BRIEF
Line by line, copy the material that follows without leaving anything out.

--------------------

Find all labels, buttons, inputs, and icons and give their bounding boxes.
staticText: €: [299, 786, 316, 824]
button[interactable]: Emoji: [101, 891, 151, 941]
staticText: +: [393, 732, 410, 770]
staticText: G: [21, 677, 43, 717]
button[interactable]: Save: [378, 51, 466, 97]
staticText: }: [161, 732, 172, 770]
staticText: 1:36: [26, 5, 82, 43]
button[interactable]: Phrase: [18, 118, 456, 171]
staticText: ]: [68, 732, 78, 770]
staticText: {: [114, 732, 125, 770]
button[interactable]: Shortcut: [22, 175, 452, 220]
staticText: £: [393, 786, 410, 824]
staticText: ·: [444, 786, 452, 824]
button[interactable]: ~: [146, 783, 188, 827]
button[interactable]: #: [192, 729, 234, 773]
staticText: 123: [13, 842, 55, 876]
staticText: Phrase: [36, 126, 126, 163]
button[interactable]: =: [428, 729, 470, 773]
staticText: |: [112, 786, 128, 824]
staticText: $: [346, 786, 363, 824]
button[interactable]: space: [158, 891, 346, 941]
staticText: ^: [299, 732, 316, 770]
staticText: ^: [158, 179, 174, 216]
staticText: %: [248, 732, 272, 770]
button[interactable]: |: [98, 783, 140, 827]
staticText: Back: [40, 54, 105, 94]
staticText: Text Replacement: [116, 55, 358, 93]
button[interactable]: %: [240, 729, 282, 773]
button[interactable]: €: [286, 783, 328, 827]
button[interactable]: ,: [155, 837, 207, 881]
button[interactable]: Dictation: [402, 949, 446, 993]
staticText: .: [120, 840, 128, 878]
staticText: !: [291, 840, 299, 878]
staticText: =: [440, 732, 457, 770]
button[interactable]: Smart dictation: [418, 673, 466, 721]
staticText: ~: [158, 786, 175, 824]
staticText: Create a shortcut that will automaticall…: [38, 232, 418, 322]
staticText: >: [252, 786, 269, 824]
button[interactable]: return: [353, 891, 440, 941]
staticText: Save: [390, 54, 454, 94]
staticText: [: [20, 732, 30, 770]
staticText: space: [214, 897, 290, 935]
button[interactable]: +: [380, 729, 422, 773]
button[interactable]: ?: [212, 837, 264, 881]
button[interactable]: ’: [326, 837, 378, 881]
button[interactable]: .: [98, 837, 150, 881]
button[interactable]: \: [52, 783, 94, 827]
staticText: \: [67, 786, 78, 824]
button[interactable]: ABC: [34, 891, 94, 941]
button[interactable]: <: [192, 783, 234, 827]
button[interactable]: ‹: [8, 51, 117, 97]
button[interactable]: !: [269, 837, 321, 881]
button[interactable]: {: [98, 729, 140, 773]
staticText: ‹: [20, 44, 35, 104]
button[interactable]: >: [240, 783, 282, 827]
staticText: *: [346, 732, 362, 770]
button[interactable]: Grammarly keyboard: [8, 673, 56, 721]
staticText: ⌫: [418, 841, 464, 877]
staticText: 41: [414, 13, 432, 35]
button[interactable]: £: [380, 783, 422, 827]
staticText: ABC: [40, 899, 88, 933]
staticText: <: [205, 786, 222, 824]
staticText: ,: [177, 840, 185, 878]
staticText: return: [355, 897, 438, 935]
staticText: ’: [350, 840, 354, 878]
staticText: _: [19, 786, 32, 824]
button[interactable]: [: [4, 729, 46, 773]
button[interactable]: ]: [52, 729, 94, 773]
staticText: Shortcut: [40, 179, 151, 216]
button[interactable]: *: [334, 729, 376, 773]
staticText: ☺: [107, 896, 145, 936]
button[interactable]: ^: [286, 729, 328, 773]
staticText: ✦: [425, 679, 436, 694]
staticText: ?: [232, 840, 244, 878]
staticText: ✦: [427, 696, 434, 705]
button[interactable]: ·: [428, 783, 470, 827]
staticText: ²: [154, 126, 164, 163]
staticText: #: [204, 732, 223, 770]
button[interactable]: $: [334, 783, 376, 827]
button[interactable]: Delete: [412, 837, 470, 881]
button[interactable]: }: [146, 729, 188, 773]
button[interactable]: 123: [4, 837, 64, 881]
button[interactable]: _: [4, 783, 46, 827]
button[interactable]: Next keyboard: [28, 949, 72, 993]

--------------------

RESPONSE
Find all labels, buttons, inputs, and icons and give their bounding boxes.
staticText: €: [299, 786, 316, 824]
button[interactable]: Emoji: [101, 891, 151, 941]
staticText: +: [393, 732, 410, 770]
staticText: G: [21, 677, 43, 717]
button[interactable]: Save: [378, 51, 466, 97]
staticText: }: [161, 732, 172, 770]
staticText: 1:36: [26, 5, 82, 43]
button[interactable]: Phrase: [18, 118, 456, 171]
staticText: ]: [68, 732, 78, 770]
staticText: {: [114, 732, 125, 770]
button[interactable]: Shortcut: [22, 175, 452, 220]
staticText: £: [393, 786, 410, 824]
staticText: ·: [444, 786, 452, 824]
button[interactable]: ~: [146, 783, 188, 827]
button[interactable]: #: [192, 729, 234, 773]
staticText: 123: [13, 842, 55, 876]
staticText: Phrase: [36, 126, 126, 163]
button[interactable]: =: [428, 729, 470, 773]
staticText: |: [112, 786, 128, 824]
staticText: $: [346, 786, 363, 824]
button[interactable]: space: [158, 891, 346, 941]
staticText: ^: [299, 732, 316, 770]
staticText: ^: [158, 179, 174, 216]
staticText: %: [248, 732, 272, 770]
button[interactable]: |: [98, 783, 140, 827]
staticText: Back: [40, 54, 105, 94]
staticText: Text Replacement: [116, 55, 358, 93]
button[interactable]: %: [240, 729, 282, 773]
button[interactable]: €: [286, 783, 328, 827]
button[interactable]: ,: [155, 837, 207, 881]
button[interactable]: Dictation: [402, 949, 446, 993]
staticText: .: [120, 840, 128, 878]
staticText: !: [291, 840, 299, 878]
staticText: =: [440, 732, 457, 770]
button[interactable]: Smart dictation: [418, 673, 466, 721]
staticText: ~: [158, 786, 175, 824]
staticText: Create a shortcut that will automaticall…: [38, 232, 418, 322]
staticText: >: [252, 786, 269, 824]
button[interactable]: return: [353, 891, 440, 941]
staticText: Save: [390, 54, 454, 94]
staticText: [: [20, 732, 30, 770]
staticText: space: [214, 897, 290, 935]
button[interactable]: +: [380, 729, 422, 773]
button[interactable]: ?: [212, 837, 264, 881]
button[interactable]: ’: [326, 837, 378, 881]
button[interactable]: .: [98, 837, 150, 881]
button[interactable]: \: [52, 783, 94, 827]
staticText: \: [67, 786, 78, 824]
button[interactable]: ABC: [34, 891, 94, 941]
button[interactable]: <: [192, 783, 234, 827]
button[interactable]: ‹: [8, 51, 117, 97]
button[interactable]: !: [269, 837, 321, 881]
button[interactable]: {: [98, 729, 140, 773]
staticText: ‹: [20, 44, 35, 104]
button[interactable]: >: [240, 783, 282, 827]
staticText: *: [346, 732, 362, 770]
button[interactable]: Grammarly keyboard: [8, 673, 56, 721]
staticText: ⌫: [418, 841, 464, 877]
staticText: 41: [414, 13, 432, 35]
button[interactable]: £: [380, 783, 422, 827]
staticText: ABC: [40, 899, 88, 933]
staticText: <: [205, 786, 222, 824]
staticText: ,: [177, 840, 185, 878]
staticText: return: [355, 897, 438, 935]
staticText: ’: [350, 840, 354, 878]
staticText: _: [19, 786, 32, 824]
button[interactable]: [: [4, 729, 46, 773]
button[interactable]: ]: [52, 729, 94, 773]
staticText: Shortcut: [40, 179, 151, 216]
button[interactable]: *: [334, 729, 376, 773]
staticText: ☺: [107, 896, 145, 936]
button[interactable]: ^: [286, 729, 328, 773]
staticText: ✦: [425, 679, 436, 694]
staticText: ?: [232, 840, 244, 878]
staticText: ✦: [427, 696, 434, 705]
button[interactable]: ·: [428, 783, 470, 827]
staticText: ²: [154, 126, 164, 163]
staticText: #: [204, 732, 223, 770]
button[interactable]: $: [334, 783, 376, 827]
button[interactable]: Delete: [412, 837, 470, 881]
button[interactable]: }: [146, 729, 188, 773]
button[interactable]: 123: [4, 837, 64, 881]
button[interactable]: _: [4, 783, 46, 827]
button[interactable]: Next keyboard: [28, 949, 72, 993]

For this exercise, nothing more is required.